I couldn't shop there if I wanted to anyway, given that they don't stock any size even close to small. I went in once, years ago (when I was still a valued potential customer) after hearing that they stocked a mystical new size, some "size 0" (as I say, this was years ago, before the media hysteria started in earnest). I approached a shop assistant, and she told me that while they did stock this new size 0, she wouldn't recommend it for me as she was wearing size 0 jeans from their new range, and she usually wore a UK 14. Oh, and their "Tall" jeans only came in standard 31" length - epic fail. And thus concludes my most successful ever visit to GAP.
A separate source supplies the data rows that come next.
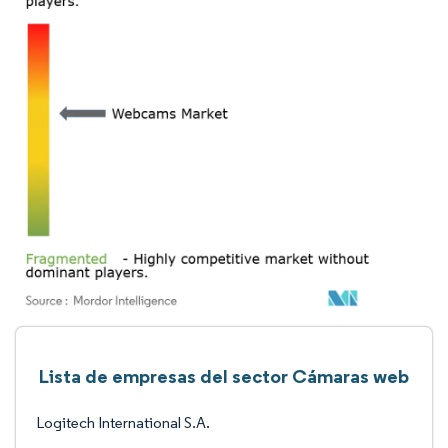
Lista de empresas del sector Cámaras web
Logitech International S.A.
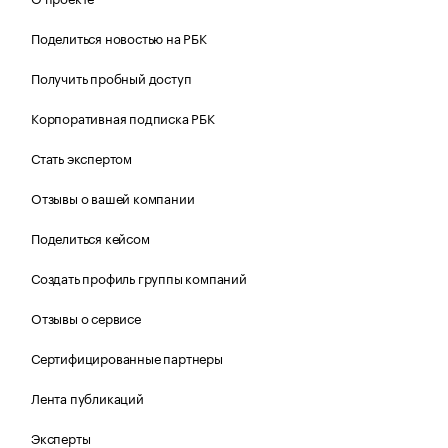
Поделиться новостью на РБК
Получить пробный доступ
Корпоративная подписка РБК
Стать экспертом
Отзывы о вашей компании
Поделиться кейсом
Создать профиль группы компаний
Отзывы о сервисе
Сертифицированные партнеры
Лента публикаций
Эксперты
So, while GAP's restrictive age policy has little effect on my life, this standard of "18-25" does. I hate arbitrary markers. You often hear the words "young people" and "18-25" bandied about in relation to fashion. Which is ridiculous, because I have never met anyone who on the morning of their 26th birthday awoke, burned all their clothing, went to the corner shop (naked, presumably) to buy one of those cheap lifestyle magazines that makes all it's money through adverts for mail order clothes companies aimed squarely at people who have given up not only on fashion but on life, called the number of the first one and said: "Send me a consignment of your finest elasticated waist jeans! And a couple of those cardigans with pearl-effect buttons that come in such exciting colours as "wheat" and "olive"! Ooh, and a plastic head scarf, I hear it's going to rain this week and the moisture plays havoc with my perm." Like I said, arbitrary markers - pointless.
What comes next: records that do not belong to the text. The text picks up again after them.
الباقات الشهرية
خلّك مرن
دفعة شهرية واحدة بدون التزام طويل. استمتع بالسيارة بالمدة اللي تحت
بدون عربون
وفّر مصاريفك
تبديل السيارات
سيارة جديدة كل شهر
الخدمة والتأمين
I don't know anyone my age who doesn't shop in young fashion chains like New Look, Miss Selfridge etc because, well, why wouldn't we? We're young women who are interested in fashion. Truth is, I don't even understand where it is we're *supposed* to shop. If the assumption were just that we're more likely to be working and can afford better quality than so-called "throwaway fashion" it would be fine, but none of the "older but not old" type shops I can think of fit the bill; Oasis and Warehouse are expensive and plain, Zara is 90% boring office wear (I refuse to subscribe to the concept of office wear, despite working in an office. I wore my favourite grey dress to work yesterday - my friends will know that my favourite grey dress is legendary in its beauty, and its short, tight, straplessness - albeit with thick black tights and a jumper, that was my concession towards respectability. No one's complained yet.) and Dorothy Perkins manages to walk a fascinating tightrope between "designed by and for your auntie" and "my Cod, I'd look really tarty in that". Interestingly, if the Fail is right - remember, I said if - Zara's target age range is 20-28, so I have two years left in which to shop in a chain I have so far dismissed as far too old for me. Hmmm.

Largely none of this affects me because I prefer slightly mad independent clothes shops or vintage (sadly, I do not own any vintage, but still I prefer it) but I have to admit, I have a bit of a thing for Topshop. I do not know how they have managed to hang onto their reputation as being really cheap - I do not know anyone, I don't think, who considers £45 for a plain pair of jeans especially cheap - but cod, their clothes are *fun*!

I was reluctant to research their target market, because of all the fashion chains, Topshop has the worst reputation in terms of being labelled "teenage". Hence the manufactured outrage in some sections of the right wing press when Kate Moss launched her range there, because she's supposedly such a bad influence on the "impressionable young teens who make up its clientele". Plus, I read a piece in the Observer not long ago about how going into Topshop if you're over 25 is apparently "daunting" because everyone is "too young, too thin or too trendy". Nice stereotyping there - by that logic if you're over 25 you are also old, fat and unfashionable. Generalise much, fashion writer?

So, leaving aside the fact that I've just felt moved to write a piece about ageism and I'm only in my fucking twenties, I was pleasantly surprised, to say the least, when I unearthed this recent quote from Topshop's creative directer: "Our target market is women aged 15-30, but internally (I don't understand what they mean by 'internally', but meh) our target is women of any age and any income who love fashion."